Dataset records

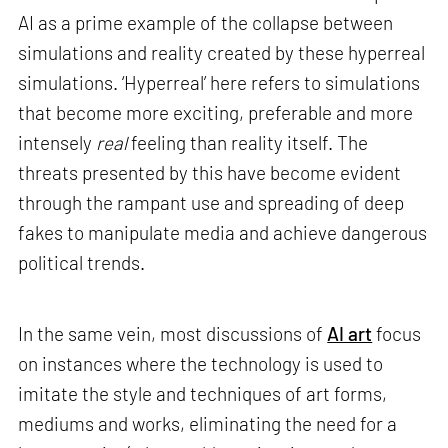
AI as a prime example of the collapse between
simulations and reality created by these hyperreal
simulations. ‘Hyperreal’ here refers to simulations
that become more exciting, preferable and more
intensely
real
feeling than reality itself. The
threats presented by this have become evident
through the rampant use and spreading of deep
fakes to manipulate media and achieve dangerous
political trends.
In the same vein, most discussions of
AI art
focus
on instances where the technology is used to
imitate the style and techniques of art forms,
mediums and works, eliminating the need for a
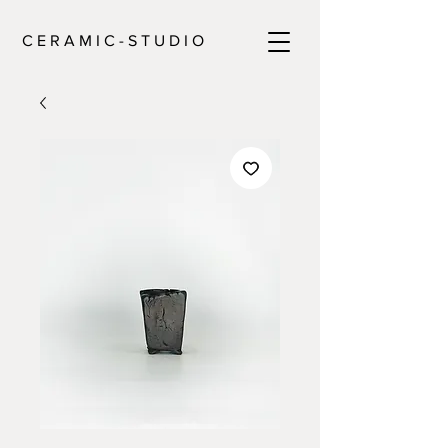
C E R A M I C - S T U D I O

#### Problem to solve
Once the pictures are set aside, repeat the data above exactly as written.

#### Solution to this problem
AI as a prime example of the collapse between
simulations and reality created by these hyperreal
simulations. ‘Hyperreal’ here refers to simulations
that become more exciting, preferable and more
intensely
real
feeling than reality itself. The
threats presented by this have become evident
through the rampant use and spreading of deep
fakes to manipulate media and achieve dangerous
political trends.
In the same vein, most discussions of
AI art
focus
on instances where the technology is used to
imitate the style and techniques of art forms,
mediums and works, eliminating the need for a
C E R A M I C - S T U D I O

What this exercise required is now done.